First, switch to a simple territorial regime (where income only faces local taxes) from the current worldwide regime. As described above, the current system is generating little revenue and causing numerous distortions. Moreover, taxing only profits earned within one’s borders, rather than globally, has a sound theoretical justification. Worldwide regimes with credits for foreign taxes paid were historically motivated by the intuition that foreign direct investment involves one-for-one substitution between domestic and foreign destinations and that productivity differences across firms don’t exist. Under these conditions, a worldwide regime ensures that investment is only guided by pretax factors. In fact, several decades of scholarship on multinational firms has highlighted that heterogeneity in firm productivity is central and the research mentioned above suggests that foreign and domestic activity can be complementary. With these conditions, it becomes much more desirable that tax systems leave the identity of owners unchanged to ensure that the most productive firms flourish, a result ensured if local taxes are the only taxes faced by firms. Efforts to incorporate alternative minimum taxes within territorial regimes should be avoided as they are effectively backdoors to a worldwide system.
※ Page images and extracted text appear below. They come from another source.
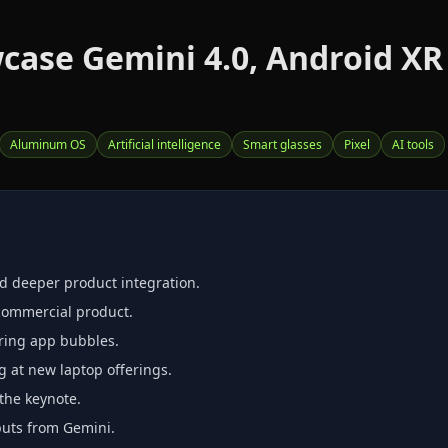
wcase Gemini 4.0, Android XR
Aluminum OS
Artificial intelligence
Smart glasses
Pixel
AI tools
d deeper product integration.
 commercial product.
turing app bubbles.
at new laptop offerings.
the keynote.
puts from Gemini.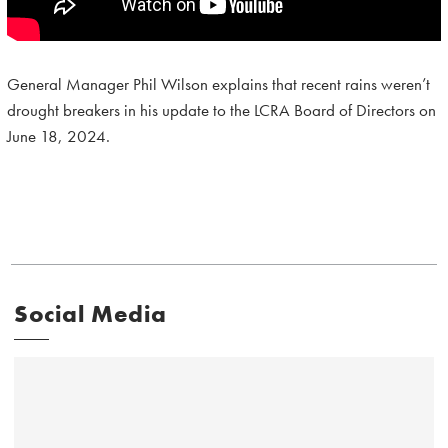
General Manager Phil Wilson explains that recent rains weren’t
drought breakers in his update to the LCRA Board of Directors on
June 18, 2024.
Social Media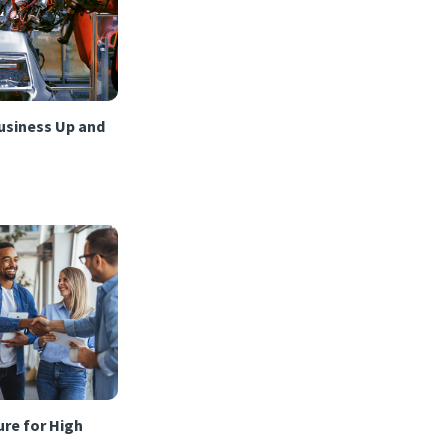
usiness Up and
re for High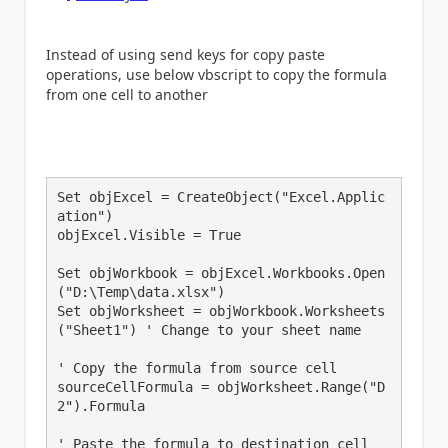
Instead of using send keys for copy paste
operations, use below vbscript to copy the formula
from one cell to another
Set objExcel = CreateObject("Excel.Applic
ation")

objExcel.Visible = True

Set objWorkbook = objExcel.Workbooks.Open
("D:\Temp\data.xlsx")

Set objWorksheet = objWorkbook.Worksheets
("Sheet1") ' Change to your sheet name

' Copy the formula from source cell

sourceCellFormula = objWorksheet.Range("D
2").Formula

' Paste the formula to destination cell
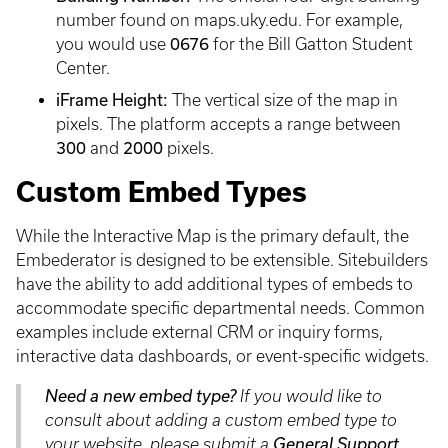
number found on maps.uky.edu. For example,
you would use
0676
for the Bill Gatton Student
Center.
iFrame Height:
The vertical size of the map in
pixels. The platform accepts a range between
300
and
2000
pixels.
Custom Embed Types
While the Interactive Map is the primary default, the
Embederator is designed to be extensible. Sitebuilders
have the ability to add additional types of embeds to
accommodate specific departmental needs. Common
examples include external CRM or inquiry forms,
interactive data dashboards, or event-specific widgets.
Need a new embed type?
If you would like to
consult about adding a custom embed type to
your website, please submit a
General Support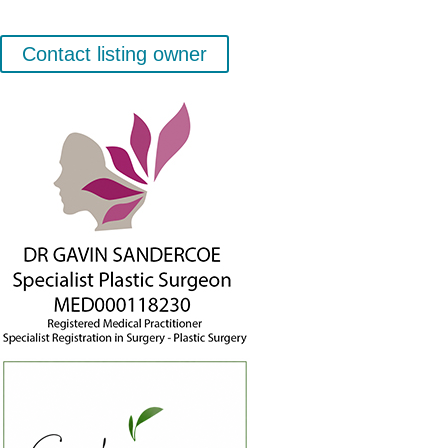
Contact listing owner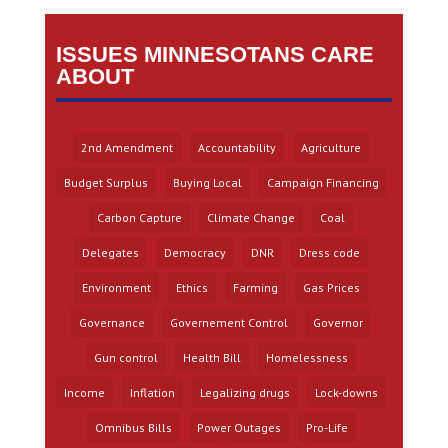
ISSUES MINNESOTANS CARE
ABOUT
2nd Amendment
Accountability
Agriculture
Budget Surplus
Buying Local
Campaign Financing
Carbon Capture
Climate Change
Coal
Delegates
Democracy
DNR
Dress code
Environment
Ethics
Farming
Gas Prices
Governance
Governement Control
Governor
Gun control
Health Bill
Homelessness
Income
Inflation
Legalizing drugs
Lock-downs
Omnibus Bills
Power Outages
Pro-Life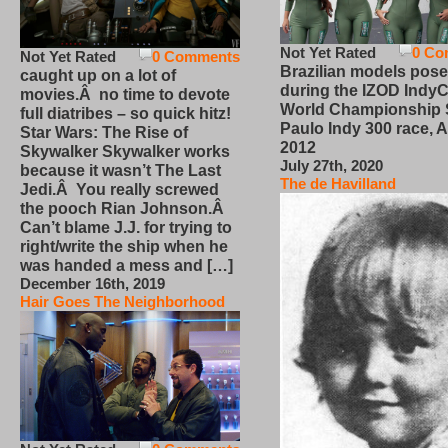
Not Yet Rated
0 Co
Not Yet Rated
0 Comments
Brazilian models pose
caught up on a lot of
during the IZOD IndyC
movies.Â no time to devote
World Championship
full diatribes – so quick hitz!
Paulo Indy 300 race, Ap
Star Wars: The Rise of
2012
Skywalker Skywalker works
July 27th, 2020
because it wasn’t The Last
The de Havilland
Jedi.Â You really screwed
the pooch Rian Johnson.Â
Can’t blame J.J. for trying to
right/write the ship when he
was handed a mess and […]
December 16th, 2019
Hair Goes The Neighborhood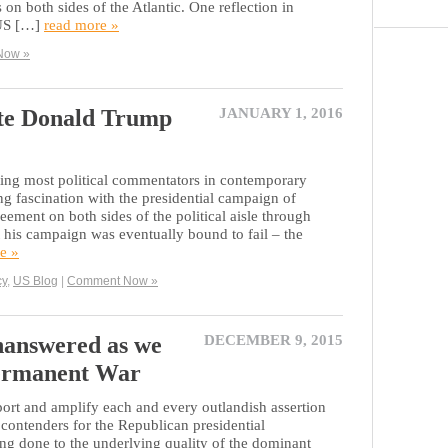
 on both sides of the Atlantic. One reflection in
 US […]
read more »
Now »
ate Donald Trump
JANUARY 1, 2016
niting most political commentators in contemporary
ing fascination with the presidential campaign of
ent on both sides of the political aisle through
 his campaign was eventually bound to fail – the
e »
cy
,
US Blog
|
Comment Now »
nanswered as we
DECEMBER 9, 2015
 Permanent War
ort and amplify each and every outlandish assertion
contenders for the Republican presidential
ng done to the underlying quality of the dominant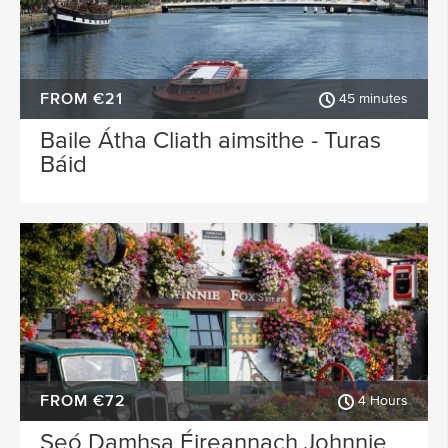
FROM €21
45 minutes
Baile Átha Cliath aimsithe - Turas
Báid
FROM €72
4 Hours
Seó Damhsa Éireannach Johnnie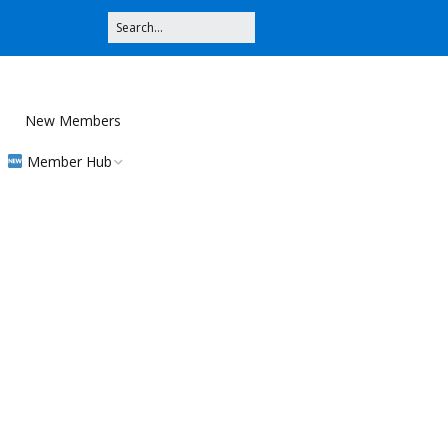
New Members
Member Hub
Registration
Community
Contributions
MMS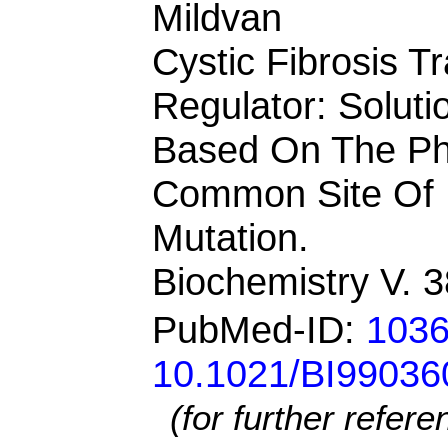
Mildvan
Cystic Fibrosis
Regulator: Soluti
Based On The Ph
Common Site Of 
Mutation.
Biochemistry V. 
PubMed-ID:
103
10.1021/BI99036
(for further refer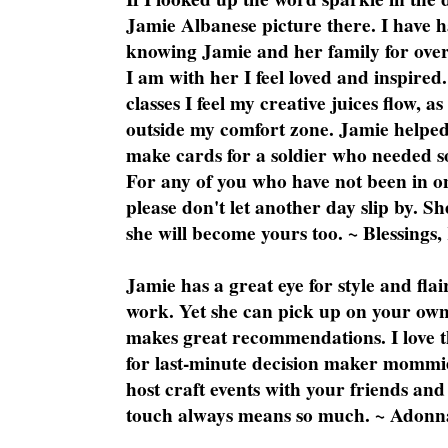
Jamie Albanese picture there. I have h
knowing Jamie and her family for over
I am with her I feel loved and inspire
classes I feel my creative juices flow, 
outside my comfort zone. Jamie helped
make cards for a soldier who needed 
For any of you who have not been in on
please don't let another day slip by. Sh
she will become yours too. ~ Blessings,
Jamie has a great eye for style and flai
work. Yet she can pick up on your own
makes great recommendations. I love th
for last-minute decision maker mommie
host craft events with your friends and
touch always means so much. ~ Adonn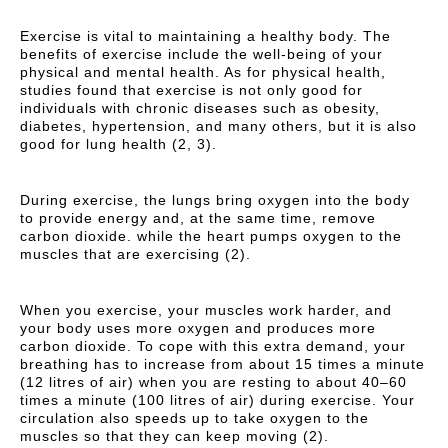
Exercise is vital to maintaining a healthy body. The
benefits of exercise include the well-being of your
physical and mental health. As for physical health,
studies found that exercise is not only good for
individuals with chronic diseases such as obesity,
diabetes, hypertension, and many others, but it is also
good for lung health (2, 3).
During exercise, the lungs bring oxygen into the body
to provide energy and, at the same time, remove
carbon dioxide. while the heart pumps oxygen to the
muscles that are exercising (2).
When you exercise, your muscles work harder, and
your body uses more oxygen and produces more
carbon dioxide. To cope with this extra demand, your
breathing has to increase from about 15 times a minute
(12 litres of air) when you are resting to about 40–60
times a minute (100 litres of air) during exercise. Your
circulation also speeds up to take oxygen to the
muscles so that they can keep moving (2).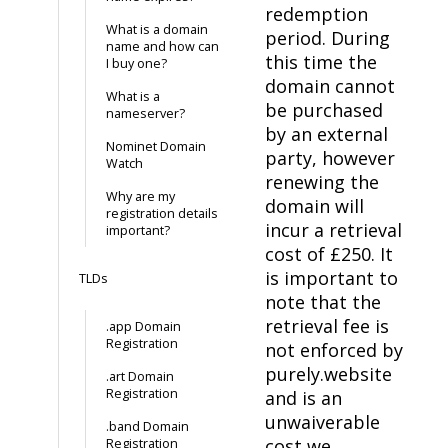
redemption
What is a domain
period. During
name and how can
this time the
I buy one?
domain cannot
What is a
be purchased
nameserver?
by an external
Nominet Domain
party, however
Watch
renewing the
Why are my
domain will
registration details
incur a retrieval
important?
cost of £250. It
is important to
TLDs
note that the
retrieval fee is
.app Domain
Registration
not enforced by
purely.website
.art Domain
Registration
and is an
unwaiverable
.band Domain
cost we
Registration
Second, drop the corporate rate to 16 to 18 percent to ensure that we are within the norm of OECD rates for the foreseeable future. Such a reduction will sharply limit unproductive profit relocation activity motivated by large statutory rate differences. Of course, these first two changes will cost us tax revenue. The corporate tax is not a great tax relative to other fiscal tools, but I still think it’s important to fund these changes within the context of business income. Two additional changes will accomplish that in a productive way.
Third, corporations that pay the corporate tax (so-called C-Corps) now represent less than half of all business income, down from over 80 percent in the late 1980s. There has been tremendous growth in pass-through entities as legal and financial engineers have figured out ways a) to shoehorn partnerships into the requirements for publicly listed companies and b) to divide corporate income into operating income and property income to avail themselves of pass-through entities. As a result, corporate taxes are increasingly paid only by publicly listed multinational companies and there is a large untaxed business base. Charging a relative modest tax on these entities would level the playing field across organizational forms and raise considerable revenue.
Fourth, aligning the way firms report profits to capital markets and tax authorities would both raise considerable revenue and restore credibility to the corporate tax system. We have a parallel universe for reporting profits to tax authorities which, unsurprisingly, means that it is not uncommon for some of our best-known firms to routinely report large profits to capital markets while reporting limited profitability to tax authorities. Ultimately, the economic position of shareholders and tax authorities are the same — they are claimants on pretax corporate profits. Ensuring a relatively common notion of profits that piggybacks on the considerable advances made by the accounting profession will raise revenue and make it less likely that corporations are seen to be paying limited taxes while reporting considerable profits to shareholders.
As I said, I’m optimistic — these inversion transactions will hopefully highlight just how broken things are and that’s the first step in getting to a better system.